Pour le bâtiment Tomás Bretón ainsi que pour d’autres projets (Ocaña mentionne Entrepatios – Las Carolinas et Pirita, tous deux à Usera, Madrid), le promoteur a utilisé des matériaux de Finsa, en particulier le bois CLT pour les structures.
Petit Village : Un petit village en bois
Le nom même de ce projet en révèle déjà l’intention : un bâtiment qui est un petit village. “Notre bâtiment propose une solution disruptive et initiatrice du changement : il utilise le système de construction en CLT comme mesure de réduction du CO2, obtenant plus de 75 % de réduction par rapport à un bâtiment aux caractéristiques similaires en construction traditionnelle,” résume José Aguilar, architecte directeur chez Agvar Arquitectos. Cette idée “très réelle” a été présentée au concours international Reinventing Cities, en collaboration avec Locare Barajas SL, Agvar-Aguilar y Varona Arquitectos Asociados, Luis Ricardo Aristizabal Mejía, Ineria Management SL, Eficiona Consultores Energéticos SL, Tectum Tar Barajas SL, ACR S.A.U, Financiera Maderera S.A (Finsa) et Ecohub Bilbao S.L.
Comme pour Distrito Natural, la durabilité recherchée dans ce projet, qui est en phase d’approbation de licence, va également au-delà du purement environnemental. “Un bâtiment comme celui-ci cherche à générer un écosystème. Autrement dit, il devient une entité de collaboration et d’interaction en soi”, explique Aguilar. À titre d’exemple, il cite les galeries donnant sur les logements et comment il est fondamental pour eux que « la vie s’y crée et que des moments d’interaction soient partagés ».
Petit Village, qui sera situé dans le Barrio del Aeropuerto à Madrid, sera également le premier immeuble de coliving de logement public de la capitale. Il comprendra 73 logements protégés et 25 appartements touristiques, ainsi qu’un grand espace de coworking et des espaces à la fois intimes et communautaires.
Les trois avantages de construire en bois
Que les projets Distrito Natural et Petit Village utilisent tous deux le bois comme matériau principal n’est pas une coïncidence. José Aguilar, d’Agvar Arquitectos, résume en trois les avantages de construire en bois : c’est un puits de carbone (“non seulement il ne consomme presque pas d’énergie dans sa production, mais le bois encapsule le CO2 absorbé par les arbres”, indique-t-il) ; il permet une construction industrialisée qui “offre une certitude quant au produit reçu sur site” ; et, enfin, “le bois apparent est un matériau qui produit calme et tranquillité”.

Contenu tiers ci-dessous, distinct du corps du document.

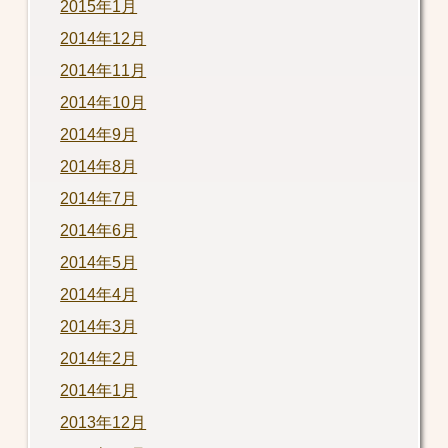
2015年1月
2014年12月
2014年11月
2014年10月
2014年9月
2014年8月
2014年7月
2014年6月
2014年5月
2014年4月
2014年3月
2014年2月
2014年1月
2013年12月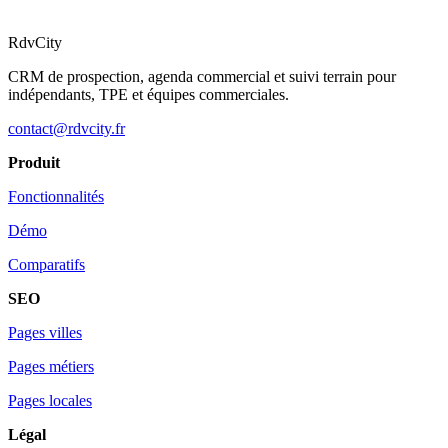
RdvCity
CRM de prospection, agenda commercial et suivi terrain pour
indépendants, TPE et équipes commerciales.
contact@rdvcity.fr
Produit
Fonctionnalités
Démo
Comparatifs
SEO
Pages villes
Pages métiers
Pages locales
Légal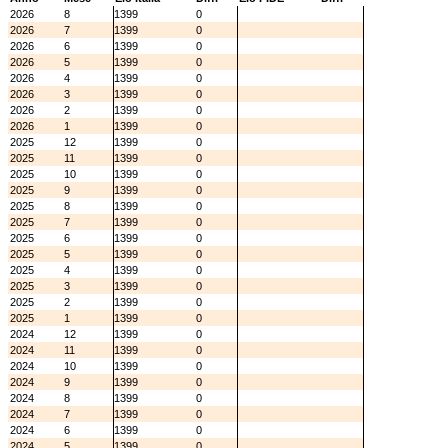
2026
8
1399
0
2026
7
1399
0
2026
6
1399
0
2026
5
1399
0
2026
4
1399
0
2026
3
1399
0
2026
2
1399
0
2026
1
1399
0
2025
12
1399
0
2025
11
1399
0
2025
10
1399
0
2025
9
1399
0
2025
8
1399
0
2025
7
1399
0
2025
6
1399
0
2025
5
1399
0
2025
4
1399
0
2025
3
1399
0
2025
2
1399
0
2025
1
1399
0
2024
12
1399
0
2024
11
1399
0
2024
10
1399
0
2024
9
1399
0
2024
8
1399
0
2024
7
1399
0
2024
6
1399
0
2024
5
1399
0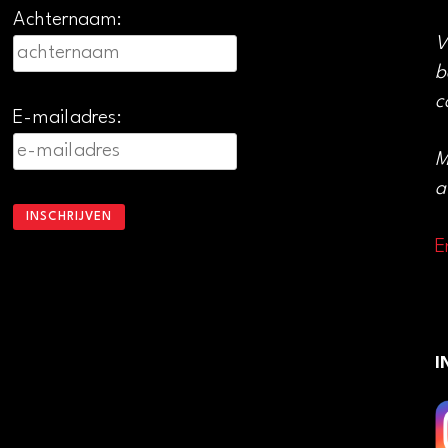
Achternaam:
V
b
c
E-mailadres:
M
a
E
I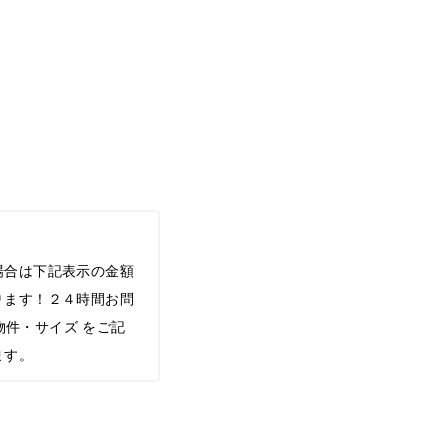
場合は下記表示の金額
ります！２４時間お問
希望物件・サイズ をご記
ます。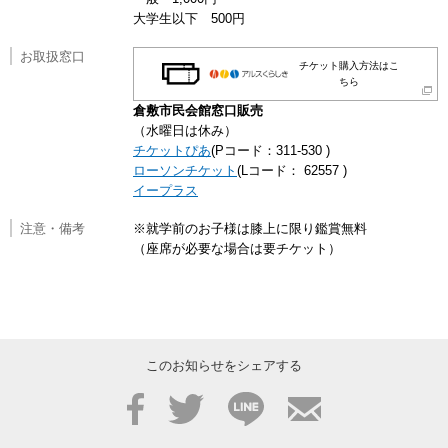
大学生以下 500円
お取扱窓口
チケット購入方法はこ
ちら
倉敷市民会館窓口販売
（水曜日は休み）
チケットぴあ
(Pコード：311-530 )
ローソンチケット
(Lコード： 62557 )
イープラス
注意・備考
※就学前のお子様は膝上に限り鑑賞無料
（座席が必要な場合は要チケット）
このお知らせをシェアする
Facebook
Twitter
LINE
メール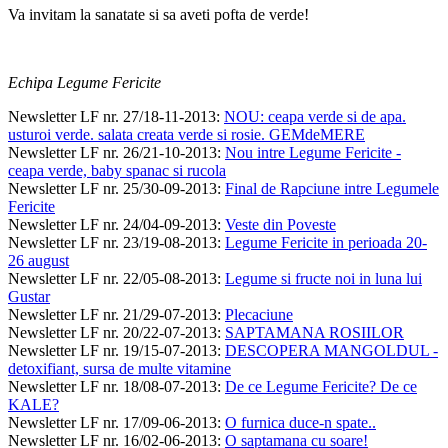
Va invitam la sanatate si sa aveti pofta de verde!
Echipa Legume Fericite
Newsletter LF nr. 27/18-11-2013
:
NOU: ceapa verde si de apa.
usturoi verde. salata creata verde si rosie. GEMdeMERE
Newsletter LF nr. 26/21-10-2013
:
Nou intre Legume Fericite -
ceapa verde, baby spanac si rucola
Newsletter LF nr. 25/30-09-2013
:
Final de Rapciune intre Legumele
Fericite
Newsletter LF nr. 24/04-09-2013
:
Veste din Poveste
Newsletter LF nr. 23/19-08-2013
:
Legume Fericite in perioada 20-
26 august
Newsletter LF nr. 22/05-08-2013
:
Legume si fructe noi in luna lui
Gustar
Newsletter LF nr. 21/29-07-2013
:
Plecaciune
Newsletter LF nr. 20/22-07-2013
:
SAPTAMANA ROSIILOR
Newsletter LF nr. 19/15-07-2013
:
DESCOPERA MANGOLDUL -
detoxifiant, sursa de multe vitamine
Newsletter LF nr. 18/08-07-2013
:
De ce Legume Fericite? De ce
KALE?
Newsletter LF nr. 17/09-06-2013
:
O furnica duce-n spate..
Newsletter LF nr. 16/02-06-2013
:
O saptamana cu soare!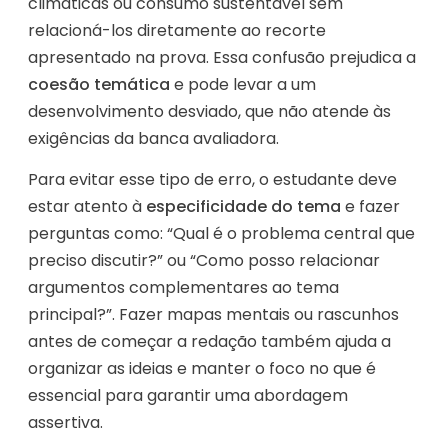
climáticas ou consumo sustentável sem
relacioná-los diretamente ao recorte
apresentado na prova. Essa confusão prejudica a
coesão temática
e pode levar a um
desenvolvimento desviado, que não atende às
exigências da banca avaliadora.
Para evitar esse tipo de erro, o estudante deve
estar atento à
especificidade do tema
e fazer
perguntas como: “Qual é o problema central que
preciso discutir?” ou “Como posso relacionar
argumentos complementares ao tema
principal?”. Fazer mapas mentais ou rascunhos
antes de começar a redação também ajuda a
organizar as ideias e manter o foco no que é
essencial para garantir uma abordagem
assertiva.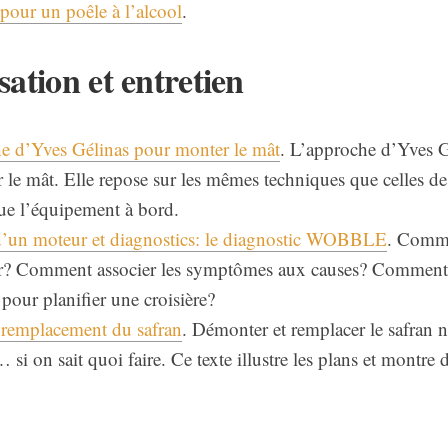
pour un poêle à l’alcool
.
sation et entretien
e d’Yves Gélinas pour monter le mât
. L’approche d’Yves G
 le mât. Elle repose sur les mêmes techniques que celles d
que l’équipement à bord.
un moteur et diagnostics: le diagnostic WOBBLE
. Comme
? Comment associer les symptômes aux causes? Comment u
pour planifier une croisière?
 remplacement du safran
. Démonter et remplacer le safran
si on sait quoi faire. Ce texte illustre les plans et montre 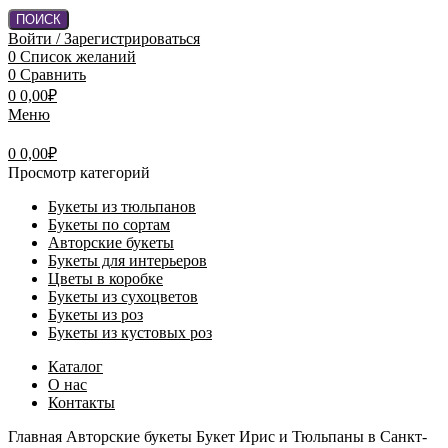
ПОИСК
Войти / Зарегистрироваться
0
Список желаний
0
Сравнить
0
0,00
₽
Меню
0
0,00
₽
Просмотр категорий
Букеты из тюльпанов
Букеты по сортам
Авторские букеты
Букеты для интерьеров
Цветы в коробке
Букеты из сухоцветов
Букеты из роз
Букеты из кустовых роз
Каталог
О нас
Контакты
Главная
Авторские букеты
Букет Ирис и Тюльпаны в Санкт-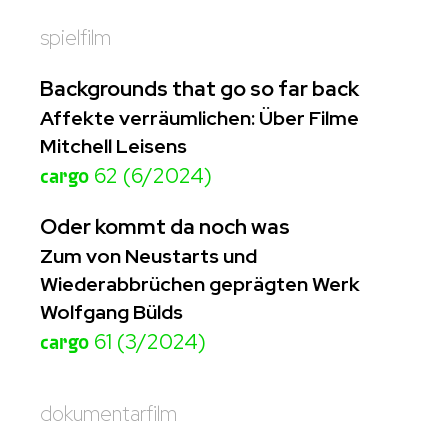
spielfilm
Backgrounds that go so far back
Affekte verräumlichen: Über Filme
Mitchell Leisens
cargo
62 (6/2024)
Oder kommt da noch was
Zum von Neustarts und
Wiederabbrüchen geprägten Werk
Wolfgang Bülds
cargo
61 (3/2024)
dokumentarfilm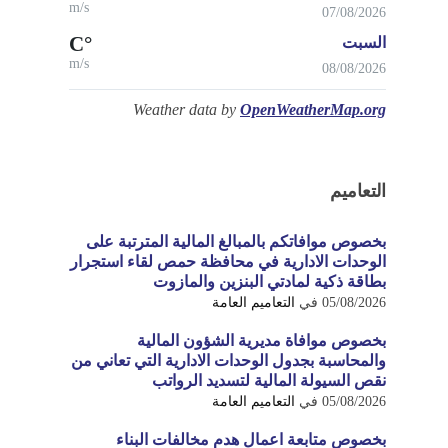
m/s
07/08/2026
°C
السبت
m/s
08/08/2026
Weather data by
OpenWeatherMap.org
التعاميم
بخصوص موافاتكم بالمبالغ المالية المترتبة على
الوحدات الادارية في محافظة حمص لقاء استجرار
بطاقة ذكية لمادتي البنزين والمازوت
05/08/2026
في
التعاميم العامة
بخصوص موافاة مديرية الشؤون المالية
والمحاسبة بجدول الوحدات الادارية التي تعاني من
نقص السيولة المالية لتسديد الرواتب
05/08/2026
في
التعاميم العامة
بخصوص متابعة اعمال هدم مخالفات البناء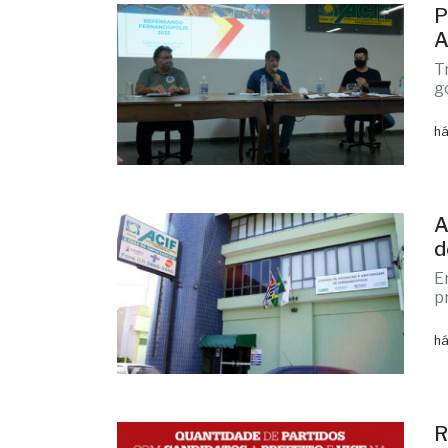
P
A
T
g
há
A
d
E
p
há
R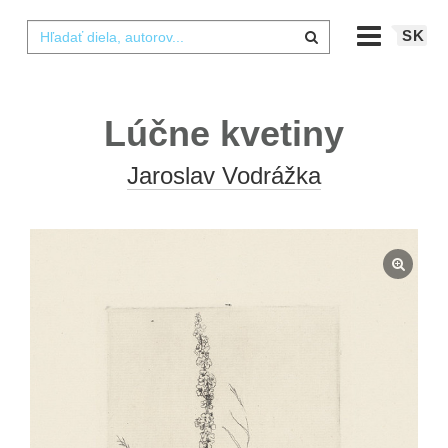
SK
Lúčne kvetiny
Jaroslav Vodrážka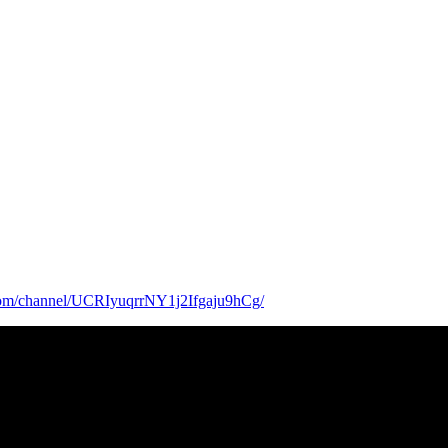
com/channel/UCRIyuqrrNY1j2Ifgaju9hCg/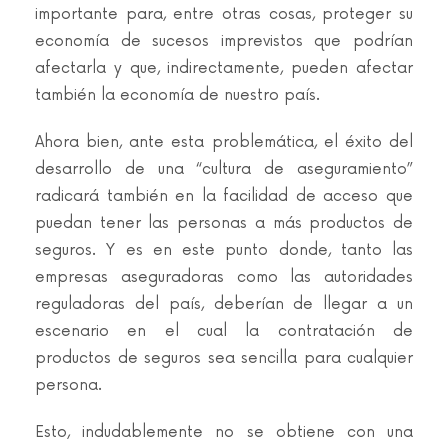
importante para, entre otras cosas, proteger su
economía de sucesos imprevistos que podrían
afectarla y que, indirectamente, pueden afectar
también la economía de nuestro país.
Ahora bien, ante esta problemática, el éxito del
desarrollo de una “cultura de aseguramiento”
radicará también en la facilidad de acceso que
puedan tener las personas a más productos de
seguros. Y es en este punto donde, tanto las
empresas aseguradoras como las autoridades
reguladoras del país, deberían de llegar a un
escenario en el cual la contratación de
productos de seguros sea sencilla para cualquier
persona.
Esto, indudablemente no se obtiene con una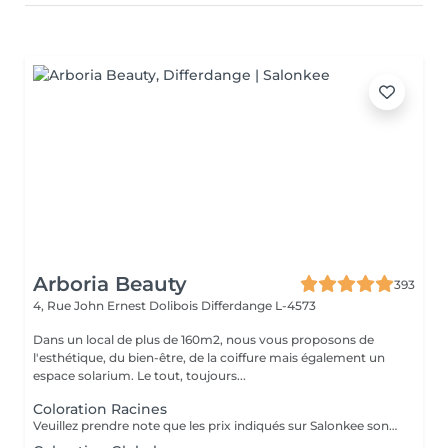
Arboria Beauty
393
4, Rue John Ernest Dolibois
Differdange L-4573
Dans un local de plus de 160m2, nous vous proposons de
l'esthétique, du bien-être, de la coiffure mais également un
espace solarium. Le tout, toujours...
Coloration Racines
Veuillez prendre note que les prix indiqués sur Salonkee sont communiqués à titre informatif et s'entendent de base. Ces derniers sont susceptibles de varier selon le diagnostic réalisé à votre arrivée au salon et l'expertise du professionnel à qui vous confiez votre beauté. Dans tous les cas, un devis précis vous sera proposé et toutes réalisations de prestations seront effectuées avec votre accord. Un grand merci d'avance pour votre compréhension. Au plaisir de vous recevoir très vite.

Du côté de Distrito Natural, Eduardo Ocaña est d’accord. “Contrairement à d’autres matériaux, comme le béton, l’acier et, dans une moindre mesure, la brique, qui émettent du dioxyde de carbone lors de leur fabrication, les arbres l’absorbent, et une fois abattus pour la construction, il reste stocké pendant des décennies sans retourner dans l’atmosphère”, développe-t-il. Le bois est également une ressource renouvelable s’il est utilisé de manière durable. “Cela favorise la gestion responsable de nos forêts et évite leur abandon, ce qui à son tour stimule l’économie des zones rurales et la lutte contre le dépeuplement”, affirme-t-il.
Ocaña souligne également les qualités isolantes du bois, qui contribuent à une moindre consommation de chauffage et de climatisation, et comment, grâce au temps de construction plus court nécessaire, le chantier est moins polluant, tant en termes de déchets que de bruit. “Habiter un espace où ce matériau se fait sentir, sentir, voir et toucher a un effet très positif sur les personnes”, conclut Ocaña de Distrito Natural.